UN Secretary-General António Guterres believes that trillions of US dollars are needed annually to achieve the 2030 sustainability goals. The question that arises: “Where does this come from?” Official aid, charitable work and public financing are insufficient, which means that the stock is turning towards private capital to finance sustainable development projects.
On the topic: The UN Decade of Implementation requires Blockchain technology to succeed
But the gap between financing and environmental impact is not the source of private investors ’confidence in financing development projects. India, the Center for Resilience Risk and Innovative Interventions, is an example of this gap. Between 2014-2015 and 2018-19, CSR or CSR spending on nearly 1,100 Indian listed companies increased by 16%, while India’s score in the United Nations Human Development Program increased by nearly 1% in total. Annual growth rate, or CAGR. Ironically, most corporate social spending in India goes to education and health services – specifically the sectors that the HDI focuses on.

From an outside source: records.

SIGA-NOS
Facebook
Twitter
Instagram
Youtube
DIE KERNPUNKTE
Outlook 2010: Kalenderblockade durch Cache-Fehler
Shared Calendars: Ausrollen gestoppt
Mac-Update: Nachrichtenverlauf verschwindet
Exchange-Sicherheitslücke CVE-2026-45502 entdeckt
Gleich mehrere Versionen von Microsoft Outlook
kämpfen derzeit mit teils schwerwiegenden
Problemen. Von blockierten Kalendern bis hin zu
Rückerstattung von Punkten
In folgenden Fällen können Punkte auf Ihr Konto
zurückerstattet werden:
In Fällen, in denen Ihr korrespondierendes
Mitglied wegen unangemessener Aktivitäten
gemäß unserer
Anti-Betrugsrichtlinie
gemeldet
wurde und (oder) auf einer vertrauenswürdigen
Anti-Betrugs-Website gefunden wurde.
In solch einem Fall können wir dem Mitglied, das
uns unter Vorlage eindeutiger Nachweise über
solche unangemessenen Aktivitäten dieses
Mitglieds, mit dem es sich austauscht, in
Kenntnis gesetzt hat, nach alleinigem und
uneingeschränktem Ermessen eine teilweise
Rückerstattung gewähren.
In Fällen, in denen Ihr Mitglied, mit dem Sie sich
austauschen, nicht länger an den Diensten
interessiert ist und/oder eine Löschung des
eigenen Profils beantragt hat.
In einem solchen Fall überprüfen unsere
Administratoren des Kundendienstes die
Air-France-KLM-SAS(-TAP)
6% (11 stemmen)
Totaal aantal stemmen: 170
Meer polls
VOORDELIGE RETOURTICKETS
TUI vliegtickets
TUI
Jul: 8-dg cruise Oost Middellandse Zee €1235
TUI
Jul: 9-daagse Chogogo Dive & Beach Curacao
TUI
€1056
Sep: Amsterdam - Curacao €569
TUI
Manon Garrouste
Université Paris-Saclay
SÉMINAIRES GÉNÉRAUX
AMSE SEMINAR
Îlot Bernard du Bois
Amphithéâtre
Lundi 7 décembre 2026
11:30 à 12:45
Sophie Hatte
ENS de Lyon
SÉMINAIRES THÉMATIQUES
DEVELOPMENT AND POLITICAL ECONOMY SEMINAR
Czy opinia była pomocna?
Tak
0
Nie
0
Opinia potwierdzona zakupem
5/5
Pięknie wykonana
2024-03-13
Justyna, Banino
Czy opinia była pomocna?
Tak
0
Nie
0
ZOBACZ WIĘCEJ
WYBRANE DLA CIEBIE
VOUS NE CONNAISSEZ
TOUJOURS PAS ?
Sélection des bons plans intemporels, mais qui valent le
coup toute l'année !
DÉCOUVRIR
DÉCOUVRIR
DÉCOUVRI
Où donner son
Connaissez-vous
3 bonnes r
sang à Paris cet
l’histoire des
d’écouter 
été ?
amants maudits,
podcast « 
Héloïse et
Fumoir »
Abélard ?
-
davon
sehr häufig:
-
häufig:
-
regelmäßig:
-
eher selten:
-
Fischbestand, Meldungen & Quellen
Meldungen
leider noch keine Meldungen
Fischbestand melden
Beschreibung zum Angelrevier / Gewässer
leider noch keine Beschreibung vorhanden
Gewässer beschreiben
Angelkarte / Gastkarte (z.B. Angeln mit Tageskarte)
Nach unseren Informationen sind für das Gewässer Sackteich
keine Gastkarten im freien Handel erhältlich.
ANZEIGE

Time for blockchain technology
Could blockchain technology be a practical solution? This may be due to development projects measuring the measurement, reporting, verification, or measurement, reporting and verification processes to measure project results and impact. Most of the readers know that distributed ledger technology stores data packets in blocks on the network, and the need for independent verification by network users makes records transparent, secure, verifiable, and immutable. These are the features that the blockchain can use to improve its measurement, reporting, and verification processes, thus improving the ability to review data and reduce false reporting / data fraud. This may encourage private equity to consider investing in this area.
Moreover, if we wanted to define the exact activities of a typical development project that might involve blockchain technology, it would collect and tag data at the project level for monitoring purposes. The problem is that many under-resourced development projects, especially in developing countries, still collect field data manually, which can lead to inaccuracies, errors and fraud. With blockchain, this data can be collected and reported in a secure, transparent and verifiable manner.
In addition, the negative impact is reinforced by the fact that local institutions in developing countries implementing such projects often lack systems to ensure that the data they report can be verified. The weakness of the rules in such countries makes it difficult to hold such domestic institutions to account. Add to that the distance between foreign investors and these local projects, and it becomes difficult to stay on the same level.
Blockchain can reduce risk to these local enterprises, increase the reliability of the data they report to impact, and give confidence to private foreign donors / investors to fund such development projects.
Blockchain and MRV operations
This means that more funding can be directed to the local level. In 2017, the International Institute for Environment and Development estimated that only 10% of $ 60 billion in public and private climate financing is directly linked to the local level, due in part to perceived data risks. Using the blockchain to improve measurement, reporting, and verification can make it easier for local organizations to access capital.
Thanks to blockchain technology that allows local enterprises to report verifiable performance as part of their measurement, reporting, and verification processes, local development institutions can have more capital flows. An example is the Amazon in Brazil. The Rainforest project is using the blockchain and the Internet of Things to record and transmit data from electricity meters, robotic devices, and emissions monitors related to environmental impact. The remote sensing satellites independently verify the status of the fixes, at which point the smart contracts on the blockchain reward farmers saving their rainforests directly. Performance data can be verified, and eliminating middlemen in transferring incentives reduces management costs and outflows.
Measurement, reporting, and verification processes with blockchain support help eliminate middlemen when issuing social or sustainable bonds, thus reducing issuance costs and allowing small firms to access the bond market or pool smaller assets into bonds. Spain’s leading bank, BBVA, is already using the blockchain to structure bonds and green loans.